10. A method of preparing intermediate filament threads, the method comprising:

growing cells of a host organism engineered to produce at least one intermediate filament and causing the cells to produce the at least one intermediate filament protein, wherein the at least one intermediate filament protein comprises a tag for affinity purification; then

recovering and lysing the cells to extract the at least one intermediate filament protein; then

purifying the at least one intermediate filament protein under denaturing conditions on an affinity column; then

causing the at least one intermediate filament protein to refold on the affinity column; and then

allowing the at least one intermediate filament protein for to form a thread.

11. The method of claim 10, wherein the at least one intermediate filament protein comprises at least one hagfish slime protein.

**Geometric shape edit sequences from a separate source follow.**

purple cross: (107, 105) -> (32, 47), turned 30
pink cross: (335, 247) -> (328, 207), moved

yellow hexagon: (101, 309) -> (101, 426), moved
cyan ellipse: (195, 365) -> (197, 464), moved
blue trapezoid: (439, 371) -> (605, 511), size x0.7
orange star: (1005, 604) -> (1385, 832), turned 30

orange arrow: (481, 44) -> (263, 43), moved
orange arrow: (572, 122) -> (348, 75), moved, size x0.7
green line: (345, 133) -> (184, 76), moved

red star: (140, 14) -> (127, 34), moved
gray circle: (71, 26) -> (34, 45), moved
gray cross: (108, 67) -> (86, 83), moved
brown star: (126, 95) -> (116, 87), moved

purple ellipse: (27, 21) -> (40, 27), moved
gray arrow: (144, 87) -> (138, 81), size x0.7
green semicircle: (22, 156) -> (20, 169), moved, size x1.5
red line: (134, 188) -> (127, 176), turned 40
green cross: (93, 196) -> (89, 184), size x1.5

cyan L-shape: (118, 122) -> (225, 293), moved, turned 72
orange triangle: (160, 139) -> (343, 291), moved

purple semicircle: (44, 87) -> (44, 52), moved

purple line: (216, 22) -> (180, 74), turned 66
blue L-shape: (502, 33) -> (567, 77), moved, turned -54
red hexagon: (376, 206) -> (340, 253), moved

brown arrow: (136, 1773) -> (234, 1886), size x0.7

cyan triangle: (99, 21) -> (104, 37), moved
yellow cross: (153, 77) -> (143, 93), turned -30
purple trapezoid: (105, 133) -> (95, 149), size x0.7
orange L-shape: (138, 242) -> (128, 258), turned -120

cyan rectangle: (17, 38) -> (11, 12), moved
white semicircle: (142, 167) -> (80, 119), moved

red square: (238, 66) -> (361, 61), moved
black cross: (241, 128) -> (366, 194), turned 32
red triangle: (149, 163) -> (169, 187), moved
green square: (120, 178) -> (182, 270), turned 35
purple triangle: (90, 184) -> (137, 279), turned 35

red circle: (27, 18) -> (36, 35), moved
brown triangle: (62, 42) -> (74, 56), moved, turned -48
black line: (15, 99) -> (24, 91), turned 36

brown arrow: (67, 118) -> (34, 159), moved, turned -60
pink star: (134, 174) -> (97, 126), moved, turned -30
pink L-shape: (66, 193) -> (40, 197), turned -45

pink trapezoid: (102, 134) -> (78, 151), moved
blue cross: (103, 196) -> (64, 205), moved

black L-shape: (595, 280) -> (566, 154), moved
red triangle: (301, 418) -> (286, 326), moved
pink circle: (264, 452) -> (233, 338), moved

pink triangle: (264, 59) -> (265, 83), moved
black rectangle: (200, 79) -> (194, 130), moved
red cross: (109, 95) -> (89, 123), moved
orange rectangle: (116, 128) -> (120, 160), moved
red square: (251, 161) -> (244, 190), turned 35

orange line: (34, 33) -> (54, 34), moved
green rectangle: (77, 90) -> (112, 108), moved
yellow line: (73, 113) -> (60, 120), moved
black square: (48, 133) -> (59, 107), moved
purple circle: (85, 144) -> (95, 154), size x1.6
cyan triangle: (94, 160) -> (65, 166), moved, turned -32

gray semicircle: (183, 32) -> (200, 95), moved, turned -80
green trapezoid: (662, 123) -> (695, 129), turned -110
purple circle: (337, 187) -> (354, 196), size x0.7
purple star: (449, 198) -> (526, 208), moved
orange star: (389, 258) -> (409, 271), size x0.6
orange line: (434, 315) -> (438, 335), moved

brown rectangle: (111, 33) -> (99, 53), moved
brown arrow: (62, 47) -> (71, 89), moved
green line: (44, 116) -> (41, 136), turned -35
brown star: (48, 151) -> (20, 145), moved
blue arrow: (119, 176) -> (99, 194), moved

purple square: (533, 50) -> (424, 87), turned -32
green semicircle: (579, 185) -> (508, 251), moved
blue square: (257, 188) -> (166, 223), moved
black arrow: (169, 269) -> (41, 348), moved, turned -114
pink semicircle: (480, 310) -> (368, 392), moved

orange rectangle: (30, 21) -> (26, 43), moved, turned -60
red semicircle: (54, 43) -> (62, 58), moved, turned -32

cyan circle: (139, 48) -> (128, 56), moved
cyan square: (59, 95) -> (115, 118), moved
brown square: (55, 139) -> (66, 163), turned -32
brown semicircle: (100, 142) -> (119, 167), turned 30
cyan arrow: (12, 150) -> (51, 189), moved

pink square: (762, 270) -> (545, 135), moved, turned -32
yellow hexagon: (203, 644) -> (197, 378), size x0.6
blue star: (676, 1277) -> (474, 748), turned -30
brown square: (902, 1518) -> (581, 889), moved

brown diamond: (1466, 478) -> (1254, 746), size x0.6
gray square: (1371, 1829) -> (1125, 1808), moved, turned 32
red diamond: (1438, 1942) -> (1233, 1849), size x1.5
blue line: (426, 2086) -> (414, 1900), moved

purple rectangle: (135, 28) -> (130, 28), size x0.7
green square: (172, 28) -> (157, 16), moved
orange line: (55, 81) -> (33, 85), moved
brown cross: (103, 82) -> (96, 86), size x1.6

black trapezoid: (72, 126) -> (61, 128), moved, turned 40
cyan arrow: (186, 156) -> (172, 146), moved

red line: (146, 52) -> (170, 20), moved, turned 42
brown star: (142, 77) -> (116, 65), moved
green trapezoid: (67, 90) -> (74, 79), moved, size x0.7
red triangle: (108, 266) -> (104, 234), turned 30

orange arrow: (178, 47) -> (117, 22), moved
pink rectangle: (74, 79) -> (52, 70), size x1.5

12. The method of claim 11, wherein the at least one intermediate filament protein comprises SEQ ID No: 1 and/or SEQ ID No: 2.

13. The method of claim 11, wherein the at least one intermediate filament protein comprises SEQ ID No: 5 or SEQ ID No: 6.

14. The method of claim 10, wherein the at least one intermediate filament protein comprises both an alpha protein and a gamma protein expressed together joined by a spacer.

15. The method of claim 10, wherein two different intermediate filament proteins are purified separately and then combined for refolding.